What you should do >> Each line below must be reproduced exactly.

Collected data:

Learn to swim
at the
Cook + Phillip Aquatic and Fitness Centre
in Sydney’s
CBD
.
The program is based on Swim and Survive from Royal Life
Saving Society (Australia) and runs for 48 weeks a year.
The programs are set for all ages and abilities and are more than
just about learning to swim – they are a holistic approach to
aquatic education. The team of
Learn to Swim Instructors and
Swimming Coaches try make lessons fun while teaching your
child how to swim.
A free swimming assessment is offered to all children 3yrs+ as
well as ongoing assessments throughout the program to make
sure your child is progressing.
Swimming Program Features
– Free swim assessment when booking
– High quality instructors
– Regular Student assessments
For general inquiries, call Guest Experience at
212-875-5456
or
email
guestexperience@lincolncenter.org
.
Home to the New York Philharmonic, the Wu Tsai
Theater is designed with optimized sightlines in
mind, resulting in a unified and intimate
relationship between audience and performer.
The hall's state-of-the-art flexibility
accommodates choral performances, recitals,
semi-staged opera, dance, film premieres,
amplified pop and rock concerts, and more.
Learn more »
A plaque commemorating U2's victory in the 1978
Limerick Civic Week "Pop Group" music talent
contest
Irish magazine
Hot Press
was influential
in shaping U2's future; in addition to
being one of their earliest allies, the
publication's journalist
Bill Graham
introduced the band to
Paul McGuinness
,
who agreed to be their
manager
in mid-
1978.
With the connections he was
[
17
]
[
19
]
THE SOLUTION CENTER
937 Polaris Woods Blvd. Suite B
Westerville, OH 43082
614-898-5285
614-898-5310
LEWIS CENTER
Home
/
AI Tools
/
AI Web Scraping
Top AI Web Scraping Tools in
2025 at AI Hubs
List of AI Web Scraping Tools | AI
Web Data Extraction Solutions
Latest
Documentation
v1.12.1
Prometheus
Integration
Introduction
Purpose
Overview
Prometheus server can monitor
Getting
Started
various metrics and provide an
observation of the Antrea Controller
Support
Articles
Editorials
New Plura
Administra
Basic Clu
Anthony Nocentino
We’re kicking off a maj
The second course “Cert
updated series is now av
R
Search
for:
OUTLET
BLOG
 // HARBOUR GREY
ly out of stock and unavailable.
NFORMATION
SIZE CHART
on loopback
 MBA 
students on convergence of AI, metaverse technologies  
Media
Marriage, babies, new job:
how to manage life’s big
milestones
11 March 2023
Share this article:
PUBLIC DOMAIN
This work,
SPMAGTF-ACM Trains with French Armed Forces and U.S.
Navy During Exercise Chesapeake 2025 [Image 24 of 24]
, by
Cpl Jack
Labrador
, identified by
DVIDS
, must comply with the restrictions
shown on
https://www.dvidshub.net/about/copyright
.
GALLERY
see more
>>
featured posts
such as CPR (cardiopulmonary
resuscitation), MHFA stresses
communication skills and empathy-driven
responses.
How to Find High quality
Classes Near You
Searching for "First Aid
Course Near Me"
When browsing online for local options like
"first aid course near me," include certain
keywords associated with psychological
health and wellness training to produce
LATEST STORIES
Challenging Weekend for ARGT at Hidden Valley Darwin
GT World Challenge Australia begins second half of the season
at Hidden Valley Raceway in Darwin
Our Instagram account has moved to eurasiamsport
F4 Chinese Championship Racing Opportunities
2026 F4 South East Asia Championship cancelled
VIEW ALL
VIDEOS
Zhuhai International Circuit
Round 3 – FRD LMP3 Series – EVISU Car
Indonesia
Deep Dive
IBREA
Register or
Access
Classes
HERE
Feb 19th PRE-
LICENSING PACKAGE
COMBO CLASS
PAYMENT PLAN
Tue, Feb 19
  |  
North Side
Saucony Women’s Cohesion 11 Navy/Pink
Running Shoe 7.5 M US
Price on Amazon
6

Response area >>
Learn to swim
at the
Cook + Phillip Aquatic and Fitness Centre
in Sydney’s
CBD
.
The program is based on Swim and Survive from Royal Life
Saving Society (Australia) and runs for 48 weeks a year.
The programs are set for all ages and abilities and are more than
just about learning to swim – they are a holistic approach to
aquatic education. The team of
Learn to Swim Instructors and
Swimming Coaches try make lessons fun while teaching your
child how to swim.
A free swimming assessment is offered to all children 3yrs+ as
well as ongoing assessments throughout the program to make
sure your child is progressing.
Swimming Program Features
– Free swim assessment when booking
– High quality instructors
– Regular Student assessments
For general inquiries, call Guest Experience at
212-875-5456
or
email
guestexperience@lincolncenter.org
.
Home to the New York Philharmonic, the Wu Tsai
Theater is designed with optimized sightlines in
mind, resulting in a unified and intimate
relationship between audience and performer.
The hall's state-of-the-art flexibility
accommodates choral performances, recitals,
semi-staged opera, dance, film premieres,
amplified pop and rock concerts, and more.
Learn more »
A plaque commemorating U2's victory in the 1978
Limerick Civic Week "Pop Group" music talent
contest
Irish magazine
Hot Press
was influential
in shaping U2's future; in addition to
being one of their earliest allies, the
publication's journalist
Bill Graham
introduced the band to
Paul McGuinness
,
who agreed to be their
manager
in mid-
1978.
With the connections he was
[
17
]
[
19
]
THE SOLUTION CENTER
937 Polaris Woods Blvd. Suite B
Westerville, OH 43082
614-898-5285
614-898-5310
LEWIS CENTER
Home
/
AI Tools
/
AI Web Scraping
Top AI Web Scraping Tools in
2025 at AI Hubs
List of AI Web Scraping Tools | AI
Web Data Extraction Solutions
Latest
Documentation
v1.12.1
Prometheus
Integration
Introduction
Purpose
Overview
Prometheus server can monitor
Getting
Started
various metrics and provide an
observation of the Antrea Controller
Support
Articles
Editorials
New Plura
Administra
Basic Clu
Anthony Nocentino
We’re kicking off a maj
The second course “Cert
updated series is now av
R
Search
for:
OUTLET
BLOG
 // HARBOUR GREY
ly out of stock and unavailable.
NFORMATION
SIZE CHART
on loopback
 MBA 
students on convergence of AI, metaverse technologies  
Media
Marriage, babies, new job:
how to manage life’s big
milestones
11 March 2023
Share this article:
PUBLIC DOMAIN
This work,
SPMAGTF-ACM Trains with French Armed Forces and U.S.
Navy During Exercise Chesapeake 2025 [Image 24 of 24]
, by
Cpl Jack
Labrador
, identified by
DVIDS
, must comply with the restrictions
shown on
https://www.dvidshub.net/about/copyright
.
GALLERY
see more
>>
featured posts
such as CPR (cardiopulmonary
resuscitation), MHFA stresses
communication skills and empathy-driven
responses.
How to Find High quality
Classes Near You
Searching for "First Aid
Course Near Me"
When browsing online for local options like
"first aid course near me," include certain
keywords associated with psychological
health and wellness training to produce
LATEST STORIES
Challenging Weekend for ARGT at Hidden Valley Darwin
GT World Challenge Australia begins second half of the season
at Hidden Valley Raceway in Darwin
Our Instagram account has moved to eurasiamsport
F4 Chinese Championship Racing Opportunities
2026 F4 South East Asia Championship cancelled
VIEW ALL
VIDEOS
Zhuhai International Circuit
Round 3 – FRD LMP3 Series – EVISU Car
Indonesia
Deep Dive
IBREA
Register or
Access
Classes
HERE
Feb 19th PRE-
LICENSING PACKAGE
COMBO CLASS
PAYMENT PLAN
Tue, Feb 19
  |  
North Side
Saucony Women’s Cohesion 11 Navy/Pink
Running Shoe 7.5 M US
Price on Amazon
6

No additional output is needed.